Hello,

Do you know what is wrong with this?
Code:
/* print fahr-celc table for fahr = 0, 10, 20, ..., 100 */

int main (void)
{
int celc, fahr;
int lower, upper, step;

lower = 0;        /* lower limit of temperature scale */
upper = 100;    /* upper limit */
step = 10;        /* step size */

fahr = lower;
while (fahr <= uppur);
{
celc = 5*(fahr-32)/9;
printf("%d\t%d\n", fahr, celc);
fahr = fahr + step;
}
}
When I press execute, pelles c says:
Building main.obj.
D:\Documenten\Mijn_documenten\c programma's van mij\derde project\main.c(37): error #2048: Undeclared identifier 'uppur'.
*** Error code: 1 ***
Done.

I don't know what is wrong with this.

2. Check your spelling. Where do you define a variable with the name uppur?

Jim

Code:
int lower, upper, step;

// ...

while (fahr <= uppur);
When you fix this and see that the program appears to do nothing, think about whether or not you really want that semi-colon at the end of your "while()".

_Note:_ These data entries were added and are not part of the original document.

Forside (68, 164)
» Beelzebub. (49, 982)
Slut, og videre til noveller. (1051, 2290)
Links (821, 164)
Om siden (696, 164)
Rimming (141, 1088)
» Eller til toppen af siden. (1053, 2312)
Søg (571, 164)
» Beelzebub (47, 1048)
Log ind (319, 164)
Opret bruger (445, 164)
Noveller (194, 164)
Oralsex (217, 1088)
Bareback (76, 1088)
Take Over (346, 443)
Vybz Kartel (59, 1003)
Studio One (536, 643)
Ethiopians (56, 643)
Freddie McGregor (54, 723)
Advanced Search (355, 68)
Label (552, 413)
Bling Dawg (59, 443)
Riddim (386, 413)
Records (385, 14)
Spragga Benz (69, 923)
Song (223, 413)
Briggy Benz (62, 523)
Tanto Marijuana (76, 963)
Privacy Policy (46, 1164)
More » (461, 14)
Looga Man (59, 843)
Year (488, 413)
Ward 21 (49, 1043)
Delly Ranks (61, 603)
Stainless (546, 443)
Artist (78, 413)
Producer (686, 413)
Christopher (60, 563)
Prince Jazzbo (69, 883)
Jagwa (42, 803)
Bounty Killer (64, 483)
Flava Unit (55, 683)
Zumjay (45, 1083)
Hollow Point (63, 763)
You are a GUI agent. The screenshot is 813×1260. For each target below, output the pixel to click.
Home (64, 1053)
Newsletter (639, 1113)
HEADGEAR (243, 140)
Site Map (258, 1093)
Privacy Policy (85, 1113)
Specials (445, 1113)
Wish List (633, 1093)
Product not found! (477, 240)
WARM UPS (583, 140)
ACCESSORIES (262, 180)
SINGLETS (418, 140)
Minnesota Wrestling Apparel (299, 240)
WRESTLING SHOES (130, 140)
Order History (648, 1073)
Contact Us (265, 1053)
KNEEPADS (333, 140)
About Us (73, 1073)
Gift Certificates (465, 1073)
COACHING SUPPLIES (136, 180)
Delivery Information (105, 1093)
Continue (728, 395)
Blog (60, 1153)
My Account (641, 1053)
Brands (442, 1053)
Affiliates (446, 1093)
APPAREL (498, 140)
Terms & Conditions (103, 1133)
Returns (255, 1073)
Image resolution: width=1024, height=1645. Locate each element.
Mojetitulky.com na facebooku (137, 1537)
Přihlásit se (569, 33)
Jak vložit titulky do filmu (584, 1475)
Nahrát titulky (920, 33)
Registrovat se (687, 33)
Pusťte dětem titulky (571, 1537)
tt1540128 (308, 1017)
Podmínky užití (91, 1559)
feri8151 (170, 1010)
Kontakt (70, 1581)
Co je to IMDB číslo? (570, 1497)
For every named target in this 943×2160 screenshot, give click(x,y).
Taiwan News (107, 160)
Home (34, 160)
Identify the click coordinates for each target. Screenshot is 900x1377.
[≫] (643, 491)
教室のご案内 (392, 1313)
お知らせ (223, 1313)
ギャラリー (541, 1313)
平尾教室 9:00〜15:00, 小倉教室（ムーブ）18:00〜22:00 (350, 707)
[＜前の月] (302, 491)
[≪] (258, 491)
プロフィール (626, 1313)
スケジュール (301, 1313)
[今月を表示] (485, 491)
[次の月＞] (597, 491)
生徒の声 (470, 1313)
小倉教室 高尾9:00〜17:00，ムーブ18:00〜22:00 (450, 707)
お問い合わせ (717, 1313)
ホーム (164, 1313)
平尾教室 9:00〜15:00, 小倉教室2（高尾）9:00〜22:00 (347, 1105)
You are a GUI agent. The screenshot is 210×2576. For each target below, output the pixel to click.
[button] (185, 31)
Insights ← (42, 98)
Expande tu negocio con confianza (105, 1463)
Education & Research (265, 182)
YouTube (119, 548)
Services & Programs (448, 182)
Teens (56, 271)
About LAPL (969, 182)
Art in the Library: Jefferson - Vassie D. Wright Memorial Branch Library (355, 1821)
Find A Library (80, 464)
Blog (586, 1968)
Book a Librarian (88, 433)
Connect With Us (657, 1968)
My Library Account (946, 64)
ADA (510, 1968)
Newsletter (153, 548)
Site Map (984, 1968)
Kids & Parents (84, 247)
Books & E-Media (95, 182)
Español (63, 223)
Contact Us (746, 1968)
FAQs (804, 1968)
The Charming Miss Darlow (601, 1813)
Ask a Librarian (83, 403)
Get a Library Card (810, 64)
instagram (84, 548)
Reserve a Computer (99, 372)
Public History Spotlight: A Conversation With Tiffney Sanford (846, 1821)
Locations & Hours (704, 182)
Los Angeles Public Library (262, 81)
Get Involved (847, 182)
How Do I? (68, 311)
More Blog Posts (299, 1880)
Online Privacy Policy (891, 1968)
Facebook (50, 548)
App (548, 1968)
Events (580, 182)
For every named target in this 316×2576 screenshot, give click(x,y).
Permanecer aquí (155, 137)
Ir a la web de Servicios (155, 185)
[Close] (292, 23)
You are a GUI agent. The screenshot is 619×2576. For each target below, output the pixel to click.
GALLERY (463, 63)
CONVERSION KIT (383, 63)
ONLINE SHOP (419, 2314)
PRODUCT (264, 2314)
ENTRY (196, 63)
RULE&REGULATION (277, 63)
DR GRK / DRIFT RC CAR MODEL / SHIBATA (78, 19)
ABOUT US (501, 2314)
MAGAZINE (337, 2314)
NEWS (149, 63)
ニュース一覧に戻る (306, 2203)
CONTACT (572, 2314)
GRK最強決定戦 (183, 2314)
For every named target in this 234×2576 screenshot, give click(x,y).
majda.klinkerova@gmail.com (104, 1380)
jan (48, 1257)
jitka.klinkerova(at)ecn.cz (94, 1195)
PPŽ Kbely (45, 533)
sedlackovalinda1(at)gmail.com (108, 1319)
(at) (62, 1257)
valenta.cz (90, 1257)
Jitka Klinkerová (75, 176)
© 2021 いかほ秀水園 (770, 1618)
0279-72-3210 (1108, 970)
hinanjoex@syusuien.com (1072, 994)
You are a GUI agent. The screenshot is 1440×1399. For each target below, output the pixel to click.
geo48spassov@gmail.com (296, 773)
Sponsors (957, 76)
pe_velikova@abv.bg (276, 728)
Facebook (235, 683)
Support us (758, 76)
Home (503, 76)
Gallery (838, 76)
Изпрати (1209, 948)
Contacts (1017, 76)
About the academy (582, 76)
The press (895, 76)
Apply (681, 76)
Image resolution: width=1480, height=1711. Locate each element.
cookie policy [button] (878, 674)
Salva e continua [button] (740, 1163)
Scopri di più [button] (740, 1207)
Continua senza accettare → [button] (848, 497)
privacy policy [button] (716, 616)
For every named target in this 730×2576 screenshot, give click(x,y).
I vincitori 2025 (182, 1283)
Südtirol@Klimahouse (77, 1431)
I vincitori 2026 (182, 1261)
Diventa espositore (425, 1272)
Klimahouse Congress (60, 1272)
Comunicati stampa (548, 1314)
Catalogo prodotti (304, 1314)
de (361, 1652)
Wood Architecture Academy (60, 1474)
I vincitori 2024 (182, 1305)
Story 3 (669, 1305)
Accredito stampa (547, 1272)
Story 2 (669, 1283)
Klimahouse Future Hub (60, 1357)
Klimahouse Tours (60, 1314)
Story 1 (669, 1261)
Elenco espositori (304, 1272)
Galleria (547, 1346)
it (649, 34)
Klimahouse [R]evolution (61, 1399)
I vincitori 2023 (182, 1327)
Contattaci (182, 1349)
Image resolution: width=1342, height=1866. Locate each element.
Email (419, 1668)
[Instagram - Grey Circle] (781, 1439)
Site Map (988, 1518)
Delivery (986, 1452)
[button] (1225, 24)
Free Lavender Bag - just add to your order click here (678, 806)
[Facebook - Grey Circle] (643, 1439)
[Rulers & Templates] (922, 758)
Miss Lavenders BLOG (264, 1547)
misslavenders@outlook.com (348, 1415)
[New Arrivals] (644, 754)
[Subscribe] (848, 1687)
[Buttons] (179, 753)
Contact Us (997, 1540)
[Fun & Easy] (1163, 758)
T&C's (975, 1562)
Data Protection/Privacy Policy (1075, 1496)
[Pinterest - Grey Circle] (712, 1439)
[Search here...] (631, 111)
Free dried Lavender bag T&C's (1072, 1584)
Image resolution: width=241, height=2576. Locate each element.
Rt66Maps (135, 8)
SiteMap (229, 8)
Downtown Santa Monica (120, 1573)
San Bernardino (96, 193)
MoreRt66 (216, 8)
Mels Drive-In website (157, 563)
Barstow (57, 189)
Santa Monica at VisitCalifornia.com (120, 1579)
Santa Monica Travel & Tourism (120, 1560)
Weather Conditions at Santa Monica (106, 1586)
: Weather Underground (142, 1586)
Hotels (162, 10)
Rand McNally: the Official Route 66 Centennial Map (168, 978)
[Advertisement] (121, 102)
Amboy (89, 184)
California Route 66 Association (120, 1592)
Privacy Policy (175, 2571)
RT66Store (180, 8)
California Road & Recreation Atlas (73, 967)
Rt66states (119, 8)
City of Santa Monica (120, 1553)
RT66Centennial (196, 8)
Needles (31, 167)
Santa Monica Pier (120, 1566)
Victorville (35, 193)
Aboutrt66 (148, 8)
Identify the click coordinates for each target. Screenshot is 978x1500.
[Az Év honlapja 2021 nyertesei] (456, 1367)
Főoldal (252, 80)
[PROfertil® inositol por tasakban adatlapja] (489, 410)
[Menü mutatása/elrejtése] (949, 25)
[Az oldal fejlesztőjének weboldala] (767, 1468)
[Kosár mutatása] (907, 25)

4. Also the following will probably not produce your desired results:
Code:
celc = 5*(fahr-32)/9;
You are using integer math, there are no fractions in integer math. So something like 1/2 will yield zero, with the fractional part discarded.

Jim

5. Originally Posted by jimblumberg
Also the following will probably not produce your desired results:
Code:
celc = 5*(fahr-32)/9;
You are using integer math, there are no fractions in integer math. So something like 1/2 will yield zero, with the fractional part discarded.

Jim
The other issue is that C uses BODMAS. So divisions happen before multiplications, and the expression becomes 5*((fahr-32)/9). fahr is rounded down to the lowest multiple of 5. If you write (5*(fahr-32))/9 instead, you will get what is probably an acceptably accurate integer result.

6. Originally Posted by Malcolm McLean
The other issue is that C uses BODMAS. So divisions happen before multiplications
No, C has precedence rules akin to BODMAS, but not quite the same. In particular, the / and * operators have the same precedence. Furthermore, precedence determines grouping, not necessarily the order of evaluation.

Originally Posted by Malcolm McLean
the expression becomes 5*((fahr-32)/9).
No, the grammar is such that * and / are left associative. Hence the expression 5*(fahr-32)/9 is equivalent to (5*(fahr-32))/9 rather than 5*((fahr-32)/9).